I can't think of any cost savings related to code fixes since implementing Veracode. We are mostly focused on using it for application security, which is a hard thing to quantify unless you have a major breach.
I think the pricing is in line with the rest of the tools. I think you get what you pay for. It is certainly not inexpensive, but the value proposition is there. There are certainly cheaper tools, but I don't think we'd be getting the support that we get with those, and that is what separates this product from the others.
Regarding licensing, pay very close attention to what applications you're going to need to do dynamic scanning for, versus static. Right now, the way the licensing is set up, if you don't have any static elements for a website, you can certainly avoid some costs by doing more dynamic licenses. You need to pay very close attention to that, because if you find out later that you have static code elements - like Java scripts, etc. - that you want to have scanned statically, having the two licenses bundled together will actually save you money.
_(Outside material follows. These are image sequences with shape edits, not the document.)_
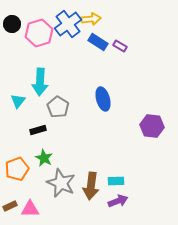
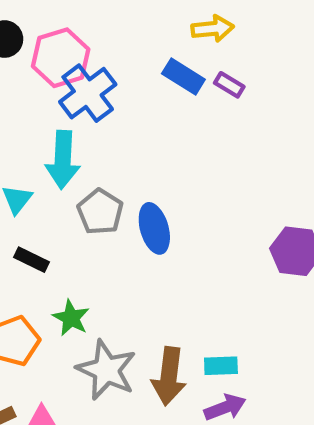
yellow arrow: (91, 19) -> (213, 29), moved
blue cross: (68, 24) -> (88, 93), moved
blue ellipse: (103, 99) -> (154, 228), moved
black rectangle: (38, 130) -> (31, 260), moved, turned 42

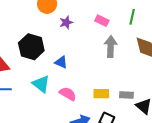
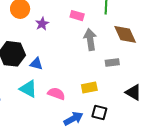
blue triangle: (61, 62) -> (36, 64), moved
gray rectangle: (126, 95) -> (112, 62), moved

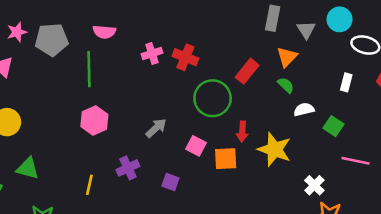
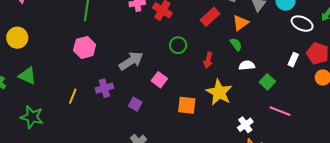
red rectangle: (247, 71) -> (210, 17), moved
white rectangle: (346, 82) -> (293, 60), moved
green circle: (213, 98) -> (178, 45), size x0.6
gray arrow: (156, 128) -> (131, 61), size x1.4
red arrow: (242, 132) -> (208, 60), moved
orange square: (226, 159) -> (187, 105), moved

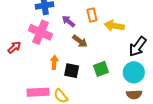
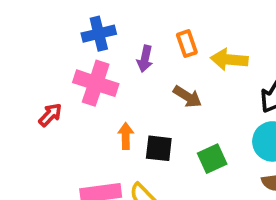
purple arrow: (68, 21) -> (145, 59), turned -112
brown arrow: (80, 41) -> (188, 97), moved
green square: (101, 69) -> (212, 159), moved

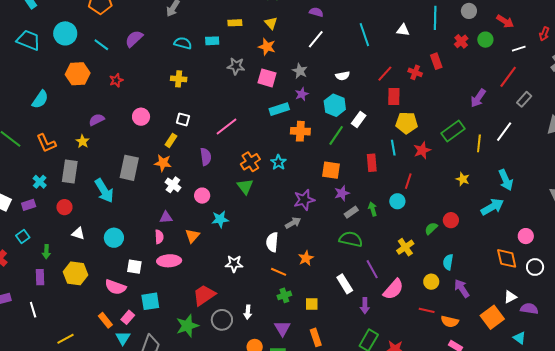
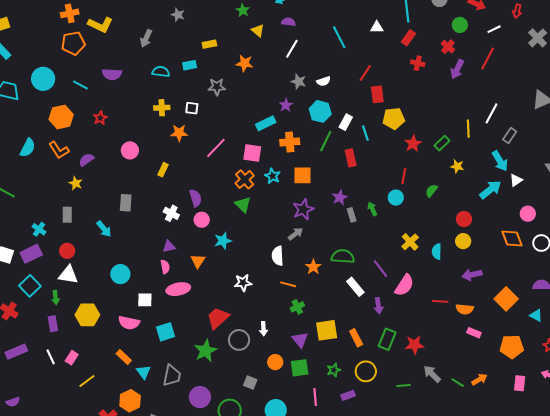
yellow triangle: (271, 23) -> (258, 31), moved
purple semicircle: (134, 39) -> (112, 74), turned -126
red cross: (461, 41) -> (448, 47), moved
red rectangle: (436, 61) -> (408, 38), moved, turned 63
gray star: (300, 71) -> (299, 81), moved
red cross: (415, 72) -> (418, 63), moved
pink square: (267, 78) -> (252, 153), moved
purple arrow: (478, 98) -> (457, 69), moved
gray rectangle: (524, 99) -> (510, 136), moved
white square: (183, 119) -> (192, 108), moved
green rectangle: (453, 131) -> (442, 143), moved, size x0.7
orange L-shape: (46, 143) -> (59, 150), moved
cyan line: (393, 148) -> (365, 133), moved
purple semicircle: (206, 157) -> (196, 198), moved
orange star: (163, 163) -> (179, 133), moved
red rectangle: (372, 163) -> (351, 158), moved
gray rectangle: (129, 168) -> (126, 203), size x0.7
orange square: (331, 170) -> (302, 175), moved
gray rectangle: (70, 171) -> (67, 215), size x0.7
cyan arrow: (104, 191) -> (104, 229), size x0.7
purple rectangle: (29, 205) -> (31, 254), size x1.5
gray rectangle: (351, 212) -> (352, 215), turned -64
red circle: (451, 220) -> (464, 219), moved
green semicircle: (431, 228) -> (431, 191), moved
white triangle: (78, 233) -> (68, 275), moved, size x1.5
cyan square: (23, 236) -> (30, 286), size x1.5
green semicircle: (351, 239) -> (343, 256), moved
cyan semicircle: (448, 262) -> (437, 251), moved
yellow circle: (431, 282) -> (463, 241), moved
purple arrow: (462, 288) -> (472, 275), turned -60
white triangle: (510, 297) -> (516, 180), moved
yellow square: (312, 304) -> (327, 330), moved, size x1.6
pink rectangle: (128, 317) -> (72, 358), moved
orange rectangle: (316, 337) -> (356, 338), moved

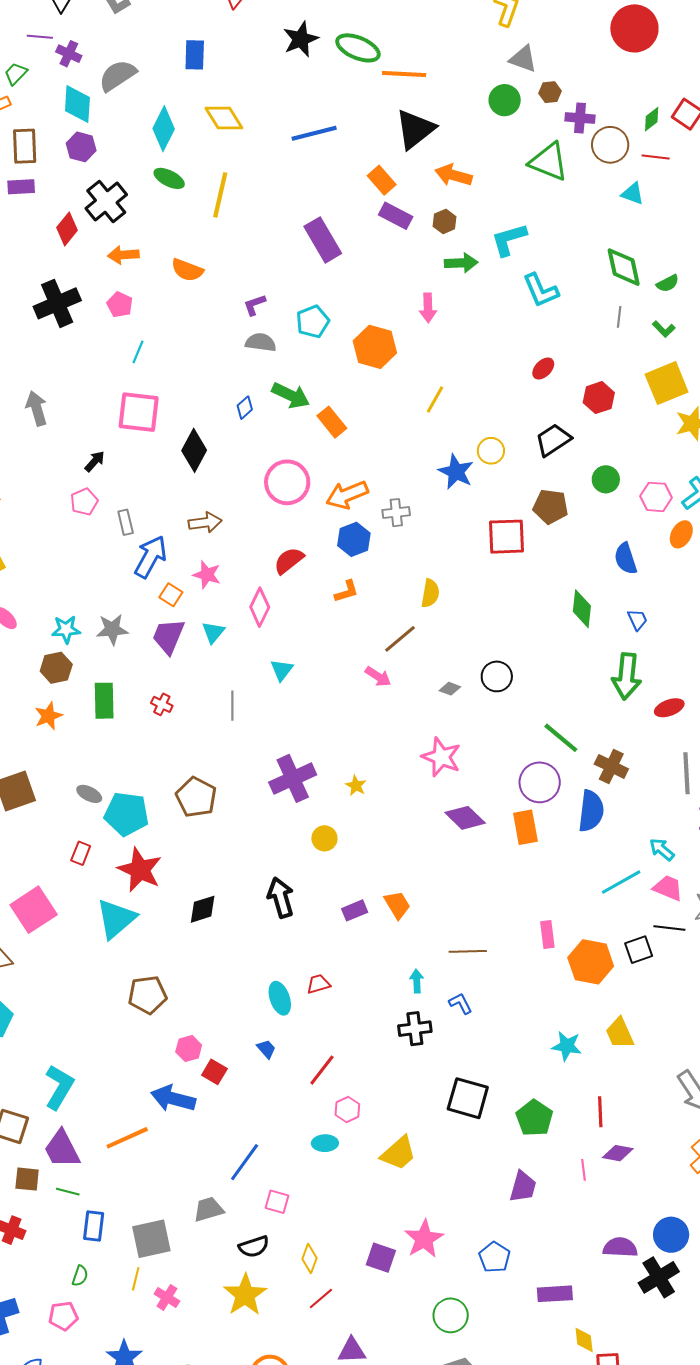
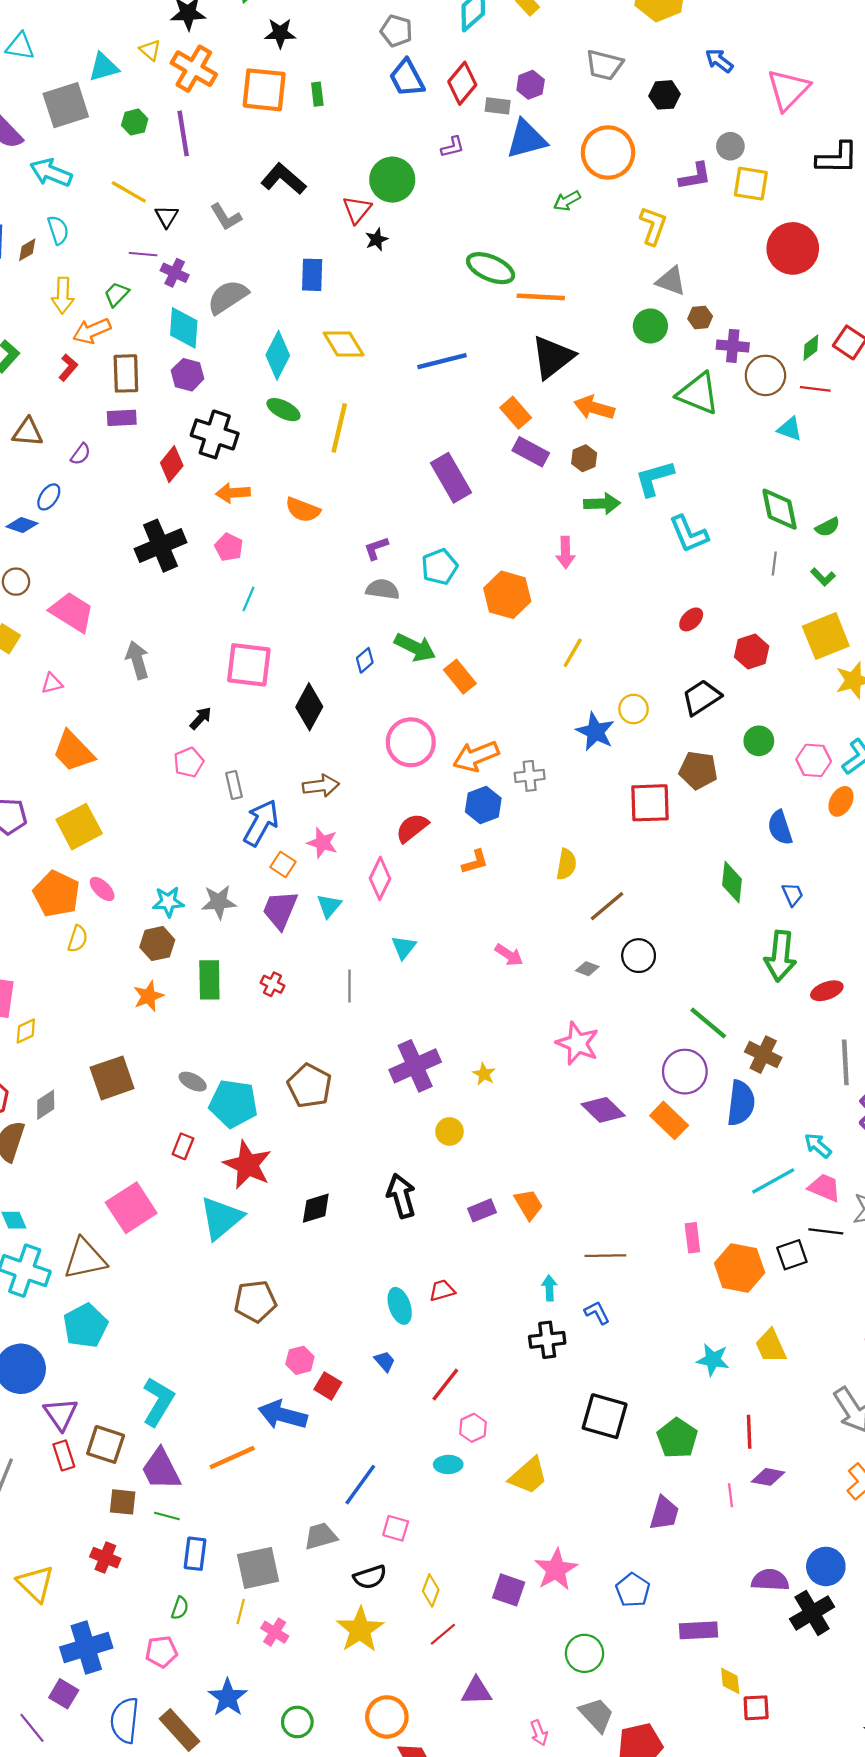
black star: (301, 39) -> (377, 239), moved, size x0.6
black cross: (106, 201) -> (215, 434), turned -33
brown line: (400, 639) -> (607, 906), moved
orange rectangle: (525, 827) -> (669, 1120), turned -36

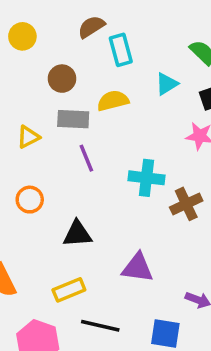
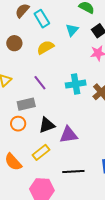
gray rectangle: (73, 119) -> (26, 104), moved
orange circle: (30, 200) -> (18, 124), moved
purple triangle: (138, 268) -> (69, 135), moved
yellow rectangle: (69, 290) -> (41, 152), moved

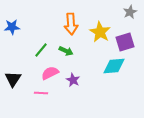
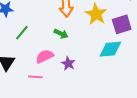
green line: (41, 50) -> (22, 33), moved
You really need to understand how your application is going to be delivered and not think of it just as, "This is a website and this is a mobile app," or "This is a website and this is a fat client." Often, with new frameworks, you have websites - especially with Java specifically, which is not even a new framework - running Java, but you also have things running in a local Java sandbox on the machine, or on a Java virtual machine. You really want to understand how that application is being delivered to the end-user, and not just think of it as applications on a box and websites.
My advice is what I mentioned in the pricing/licensing section above, you really need to understand what it is you are looking to do.
Also, take into account a data sensitivity for the applications. It's not "one policy fits all." I really like that Veracode allows me to set up specific policies that I can apply to applications. Understand which are your critical apps that deal with critical, very sensitive data, and then apply a more rigorous scan model to them, versus internal applications that perhaps don't deal with as much PII, with as much sensitive information, and aren't available to the outside world. Those might have a lower risk footprint. Understand that, so when your developers go in there you are not treating every single thing like it is a public-facing, client-data-gathering, credit-card-processing web app. That way your developers can prioritize what they need to work on, so that you are delivering the right metrics to your leadership.
You really need to understand that strategy going in, because the tool is not going to help you determine that. The tool is only going to help you scan.
The only reason I don't rate it a nine or a 10 out of 10 is because we haven't hit those scalability roadblocks yet. I know we might have some challenges in the future, but I would say eight out of 10 is an incredibly good score for a product like this. If you were just asking me about the support and the people behind it, I would rate that a nine or a 10. If you bundle it all together it's an eight.
I recommend CA Veracode to colleagues all the time.